Creating a Data Set Containing the Crosstabulation

The CORRESP procedure can read or create a contingency or Burt table. PROC CORRESP is generally more efficient with VAR statement input than with TABLES statement input. TABLES statement input requires that the table be created from raw categorical variables, whereas the VAR statement is used to read an existing table. For extremely large problems, if PROC CORRESP runs out of memory, it might be possible to use some other method to create the table and then use VAR statement input with PROC CORRESP.

The following example uses the CORRESP, FREQ, and TRANSPOSE procedures to create rectangular tables from a SAS data set WORK.A that contains the categorical variables V1V5. The Burt table examples assume that no categorical variable has a value found in any of the other categorical variables (that is, that each row and column label is unique).

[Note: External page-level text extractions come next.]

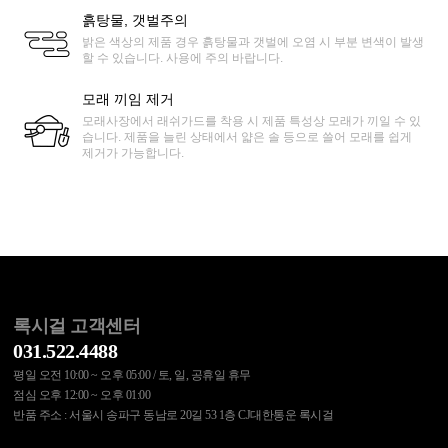
흙탕물, 갯벌주의
밝은 색상의 제품 경우 흙탕물과 갯벌에 오염 시 부분 변색이 발생
할 수 있습니다. 사용에 주의 바랍니다.
모래 끼임 제거
모래사장에서 래쉬가드를 착용 시 제품 특성상 모래가 끼일 수 있
습니다. 제품을 늘린 상태에서 얇은 솔 등으로 쓸어 모래를 쉽게
제거가 가능합니다.
록시걸 고객센터
031.522.4488
평일 오전 10:00 ~ 오후 05:00 / 토, 일, 공휴일 휴무
점심 오후 12:00 ~ 오후 01:00
반품 주소 : 서울시 송파구 동남로 20길 53 1층 CJ대한통운 록시걸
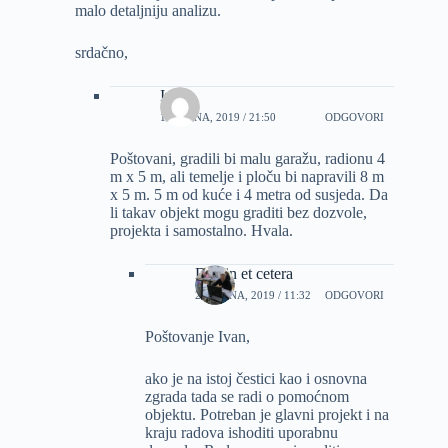
malo detaljniju analizu.
srdačno,
Ivan
14 RUJNA, 2019 / 21:50
ODGOVORI
Poštovani, gradili bi malu garažu, radionu 4
m x 5 m, ali temelje i ploču bi napravili 8 m
x 5 m. 5 m od kuće i 4 metra od susjeda. Da
li takav objekt mogu graditi bez dozvole,
projekta i samostalno. Hvala.
Dizajn et cetera
26 RUJNA, 2019 / 11:32
ODGOVORI
Poštovanje Ivan,
ako je na istoj čestici kao i osnovna
zgrada tada se radi o pomoćnom
objektu. Potreban je glavni projekt i na
kraju radova ishoditi uporabnu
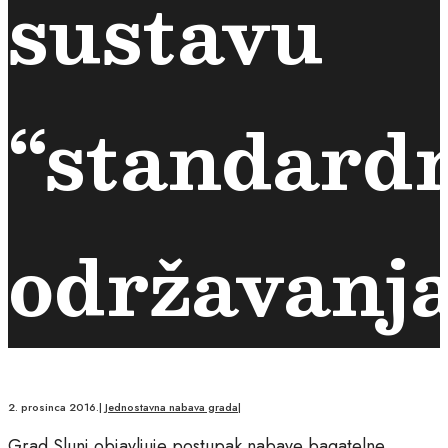
sustavu
“standard
održavanj
2. prosinca 2016.
|
Jednostavna nabava grada
|
Grad Slunj objavljuje postupak nabave bagatelne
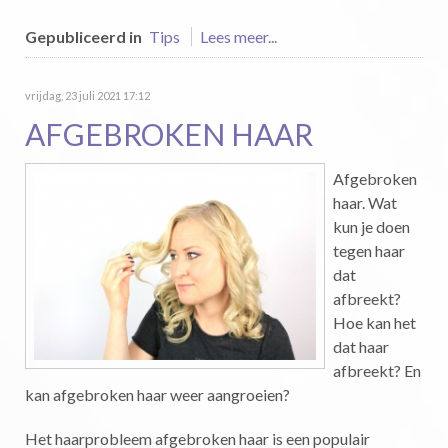
Gepubliceerd in
Tips
Lees meer...
vrijdag, 23 juli 2021 17:12
AFGEBROKEN HAAR
Afgebroken
haar. Wat
kun je doen
tegen haar
dat
afbreekt?
Hoe kan het
dat haar
afbreekt? En
kan afgebroken haar weer aangroeien?
Het haarprobleem afgebroken haar is een populair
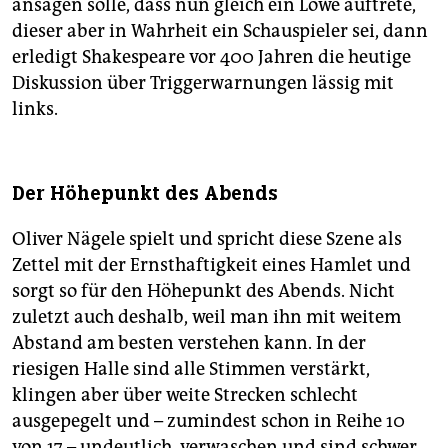
ansagen solle, dass nun gleich ein Löwe auftrete,
dieser aber in Wahrheit ein Schauspieler sei, dann
erledigt Shakespeare vor 400 Jahren die heutige
Diskussion über Triggerwarnungen lässig mit
links.
Der Höhepunkt des Abends
Oliver Nägele spielt und spricht diese Szene als
Zettel mit der Ernsthaftigkeit eines Hamlet und
sorgt so für den Höhepunkt des Abends. Nicht
zuletzt auch deshalb, weil man ihn mit weitem
Abstand am besten verstehen kann. In der
riesigen Halle sind alle Stimmen verstärkt,
klingen aber über weite Strecken schlecht
ausgepegelt und – zumindest schon in Reihe 10
von 17 – undeutlich, verwaschen und sind schwer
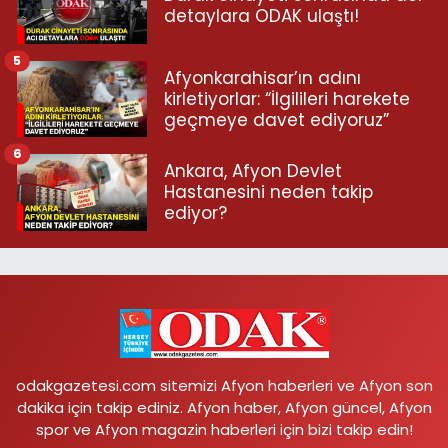
detaylara ODAK ulaştı!
5
Afyonkarahisar’ın adını
kirletiyorlar: “İlgilileri harekete
geçmeye davet ediyoruz”
6
Ankara, Afyon Devlet
Hastanesini neden takip
ediyor?
odakgazetesi.com sitemizi Afyon haberleri ve Afyon son
dakika için takip ediniz. Afyon haber, Afyon güncel, Afyon
spor ve Afyon magazin haberleri için bizi takip edin!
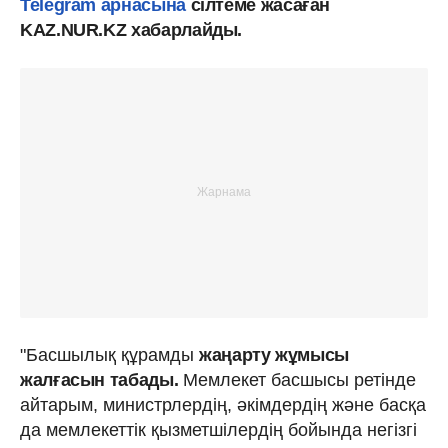
Telegram арнасына
сілтеме жасаған
KAZ.NUR.KZ хабарлайды.
"Басшылық құрамды
жаңарту жұмысы
жалғасын табады.
Мемлекет басшысы ретінде
айтарым, министрлердің, әкімдердің және басқа
да мемлекеттік қызметшілердің бойында негізгі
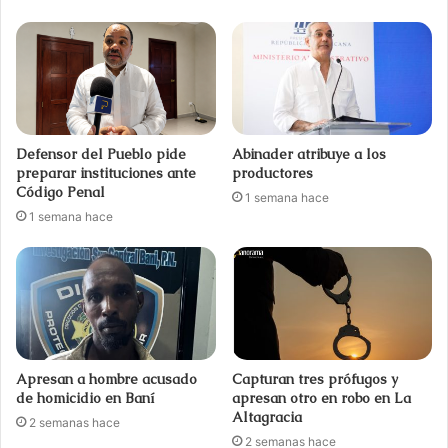
Defensor del Pueblo pide
Abinader atribuye a los
preparar instituciones ante
productores
Código Penal
1 semana hace
1 semana hace
Apresan a hombre acusado
Capturan tres prófugos y
de homicidio en Baní
apresan otro en robo en La
Altagracia
2 semanas hace
2 semanas hace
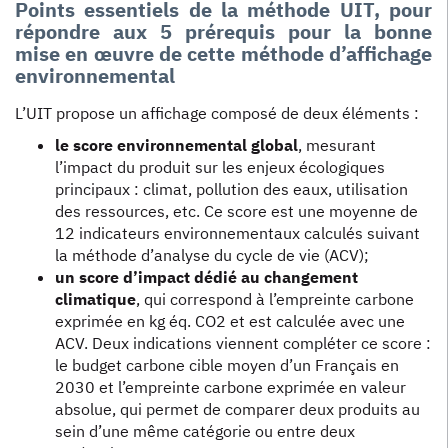
Points essentiels de la méthode UIT, pour
répondre aux 5 prérequis pour la bonne
mise en œuvre de cette méthode d’affichage
environnemental
L’UIT propose un affichage composé de deux éléments :
le score environnemental global
, mesurant
l’impact du produit sur les enjeux écologiques
principaux : climat, pollution des eaux, utilisation
des ressources, etc. Ce score est une moyenne de
12 indicateurs environnementaux calculés suivant
la méthode d’analyse du cycle de vie (ACV);
un score d’impact dédié au changement
climatique
, qui correspond à l’empreinte carbone
exprimée en kg éq. CO2 et est calculée avec une
ACV. Deux indications viennent compléter ce score :
le budget carbone cible moyen d’un Français en
2030 et l’empreinte carbone exprimée en valeur
absolue, qui permet de comparer deux produits au
sein d’une même catégorie ou entre deux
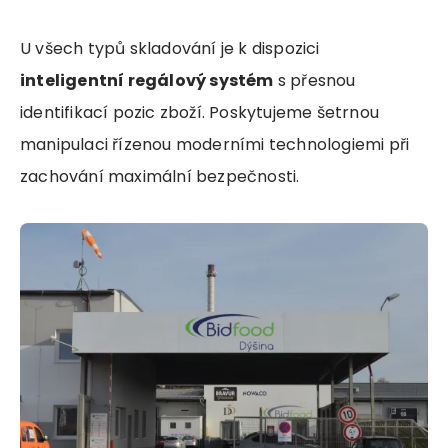
U všech typů skladování je k dispozici
inteligentní regálový systém
s přesnou
identifikací pozic zboží. Poskytujeme šetrnou
manipulaci řízenou moderními technologiemi při
zachování maximální bezpečnosti.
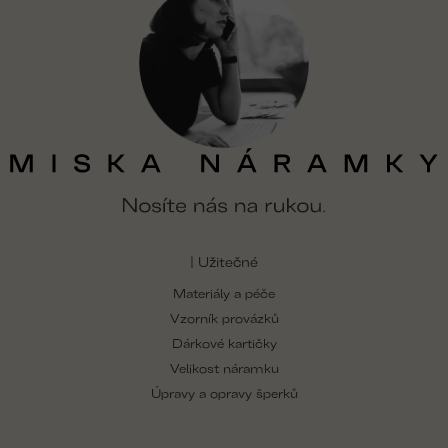
| Užitečné
Materiály a péče
Vzorník provázků
Dárkové kartičky
Velikost náramku
Úpravy a opravy šperků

You can use PROC CORRESP and the ODS OUTPUT statement as follows to create a rectangular two-way contingency table from two categorical variables:

proc corresp data=a observed short;
   ods output Observed=Obs(drop=Sum where=(Label ne 'Sum'));
   tables v1, v2;
run;

You can use PROC FREQ and PROC TRANSPOSE to create a rectangular two-way contingency table from two categorical variables, as in the following statements:

proc freq data=a;
   tables v1 * v2 / sparse noprint out=freqs;
run;

proc transpose data=freqs out=rfreqs(drop=_:);
   id  v2;
   var count;
   by  v1;
run;

You can use PROC CORRESP and the ODS OUTPUT statement as follows to create a Burt table from five categorical variables:

proc corresp data=a observed short mca;
   ods output Burt=Obs;
   tables v1-v5;
run;

You can use a DATA step, PROC FREQ, and PROC TRANSPOSE to create a Burt table from five categorical variables, as in the following statements:

data b;
   set a;
   array v[5] $ v1-v5;
   do i = 1 to 5;
      row = v[i];
      do j = 1 to 5;
         column = v[j];
         output;
         end;
      end;
   keep row column;
run;

proc freq data=b;
   tables row * column / sparse  noprint out=freqs;
run;

proc transpose data=freqs out=rfreqs(drop=_:);
   id  column;
   var count;
   by  row;
run;